La Fête du graphisme en France
La première histoire vient de France. L’origine du projet est louable; l’organisation d’une fête du graphisme. Belle initiative du Ministère de la Culture et de la Communication, n’est-ce pas ?
On s’attend donc à ce qu’une agence de communication ou bien un studio de design graphique soit mandaté pour créer une campagne visuelle forte, moderne et attirante. Résultat, on se retrouve avec une archive d’un dessin de Jean-Paul Goude, de 1981…. pour l’affiche et un site web conçu par une agence de photographes (??), réalisé à l’aide d’un thème WordPress disponible sur ThemeForest.

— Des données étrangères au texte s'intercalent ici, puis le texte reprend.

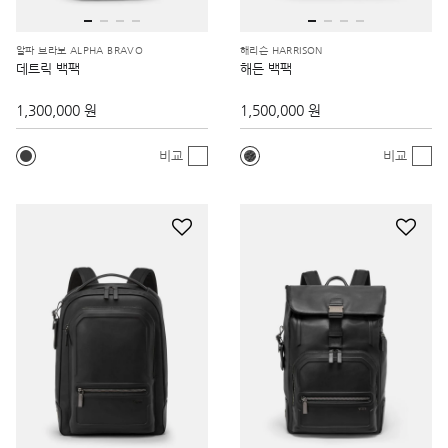
알파 브라보 ALPHA BRAVO
해리슨 HARRISON
데트릭 백팩
해든 백팩
1,300,000 원
1,500,000 원
비교
비교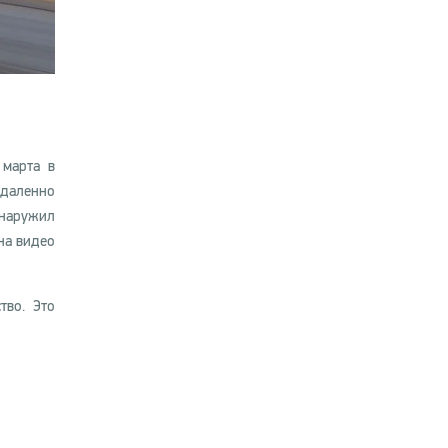
 марта в
даленно
бнаружил
на видео
тво. Это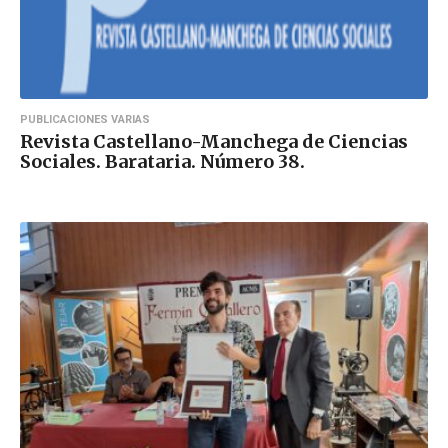
PUBLICACIONES VARIAS
Revista Castellano-Manchega de Ciencias
Sociales. Barataria. Número 38.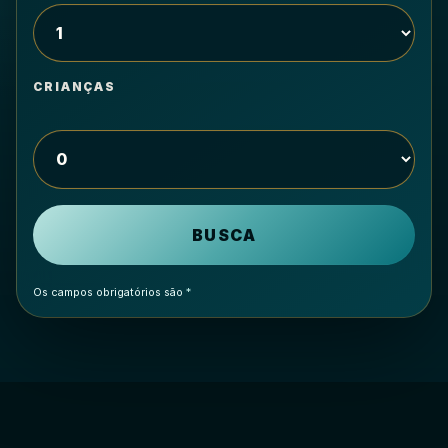
CRIANÇAS
Os campos obrigatórios são
*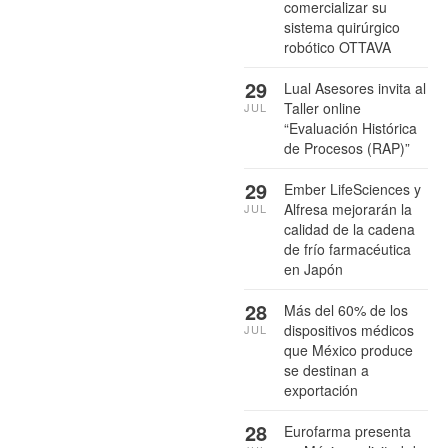
comercializar su
sistema quirúrgico
robótico OTTAVA
29
Lual Asesores invita al
Taller online
JUL
“Evaluación Histórica
de Procesos (RAP)”
29
Ember LifeSciences y
Alfresa mejorarán la
JUL
calidad de la cadena
de frío farmacéutica
en Japón
28
Más del 60% de los
dispositivos médicos
JUL
que México produce
se destinan a
exportación
28
Eurofarma presenta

Finalement, si je résume bien le graphisme en France; on a rien créé de neuf depuis les années 80 et la conception web se limite à un thème impersonnel à 45$. Ok !
Pour vous faire votre propre idée, je vous invite à lire l’article de Geoffrey Dorne sur son blog graphism.fr, qui nous décrit particulièrement bien la situation de l’histoire.
Le 150e anniversaire de l’indépendance du Canada
Comme j’ai un pied de l’autre côté de l’Atlantique, je m’intéresse aussi en ce moment à une histoire qui fait beaucoup bruit au Canada. En 2017, le pays fêtera son 150e anniversaire de l’indépendance et pour célébrer ce fait historique, le gouvernement fédéral à commandité l’élaboration d’une identité visuelle. Logique non ? Jusque là tout va bien.
En revanche, là où le couac survient, c’est au moment de la publication des premières propositions de logo. Début décembre, Patrimoine Canada a lancé un sondage sur le site de CBC, invitant le public à voter pour déterminer l’identité visuelle des festivités. 5 logos ont été dessinés par une firme de recherche (??) dont les résultats sont pour ma part surprenants, plus proches d’un emblème d’une équipe de hockey ou d’un régiment de pompier que d’un symbole rassembleur pour un citoyen canadien. Mais comme parmi les 5 propositions, aucune n’a véritablement retenu l’attention (tu m’étonnes…), le gouvernement ouvre la décision au grand public. Résultat: un fiasco total, une profession indignée, des professionnels outrés et des pétitions en cours.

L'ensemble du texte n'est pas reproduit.